*** Information given Section Begins ***

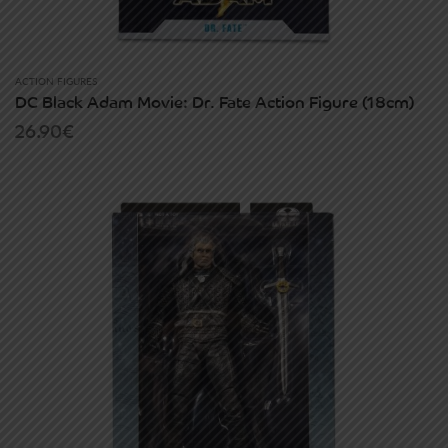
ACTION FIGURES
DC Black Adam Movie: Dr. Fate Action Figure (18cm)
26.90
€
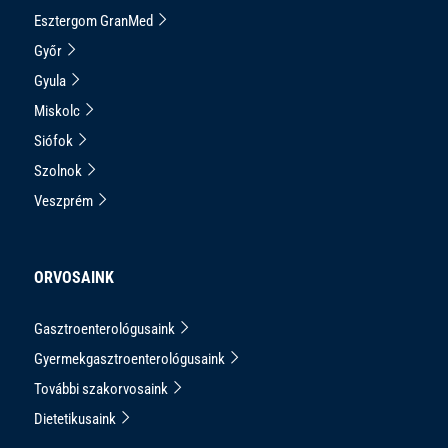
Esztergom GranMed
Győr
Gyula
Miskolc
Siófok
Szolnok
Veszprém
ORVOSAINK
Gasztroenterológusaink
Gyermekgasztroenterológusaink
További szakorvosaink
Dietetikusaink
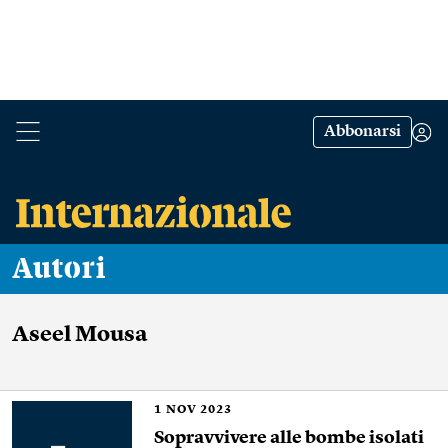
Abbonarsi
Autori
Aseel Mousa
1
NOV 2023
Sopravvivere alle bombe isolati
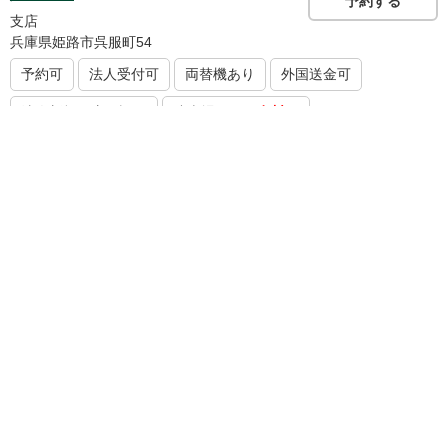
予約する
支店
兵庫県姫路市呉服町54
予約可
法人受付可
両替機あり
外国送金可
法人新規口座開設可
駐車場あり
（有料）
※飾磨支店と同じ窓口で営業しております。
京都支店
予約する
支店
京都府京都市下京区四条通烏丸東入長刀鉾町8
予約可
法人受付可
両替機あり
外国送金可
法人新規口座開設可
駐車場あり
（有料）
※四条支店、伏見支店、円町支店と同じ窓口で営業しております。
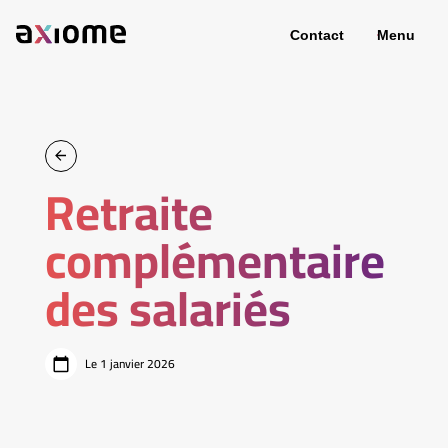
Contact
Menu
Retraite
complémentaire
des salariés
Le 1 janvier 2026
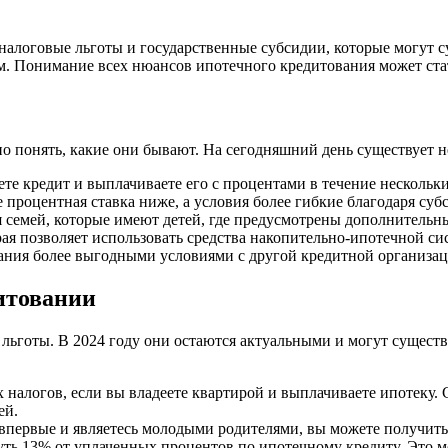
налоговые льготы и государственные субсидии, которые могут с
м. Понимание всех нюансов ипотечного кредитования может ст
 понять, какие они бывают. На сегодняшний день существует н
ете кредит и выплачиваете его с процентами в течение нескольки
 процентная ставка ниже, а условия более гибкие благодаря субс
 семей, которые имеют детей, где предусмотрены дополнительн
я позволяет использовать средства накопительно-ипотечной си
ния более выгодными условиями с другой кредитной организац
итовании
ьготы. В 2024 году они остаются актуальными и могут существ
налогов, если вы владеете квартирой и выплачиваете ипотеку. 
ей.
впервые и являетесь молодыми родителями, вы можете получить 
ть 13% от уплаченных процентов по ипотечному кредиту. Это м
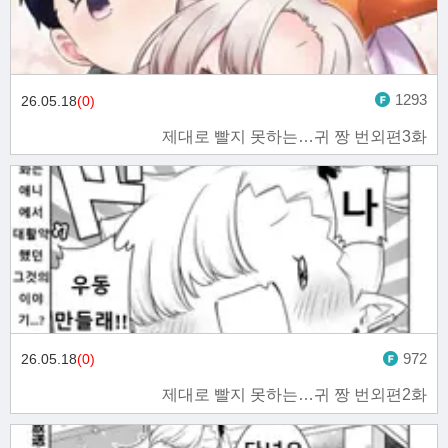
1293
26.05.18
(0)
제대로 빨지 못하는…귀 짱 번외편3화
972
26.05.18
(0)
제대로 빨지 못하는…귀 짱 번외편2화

*** Information given Section Ends ***

» **Your instructions**: Please go line by line through the records above, copying each one that holds the string "которые".

» **Task solution**:
налоговые льготы и государственные субсидии, которые могут с
 семей, которые имеют детей, где предусмотрены дополнительн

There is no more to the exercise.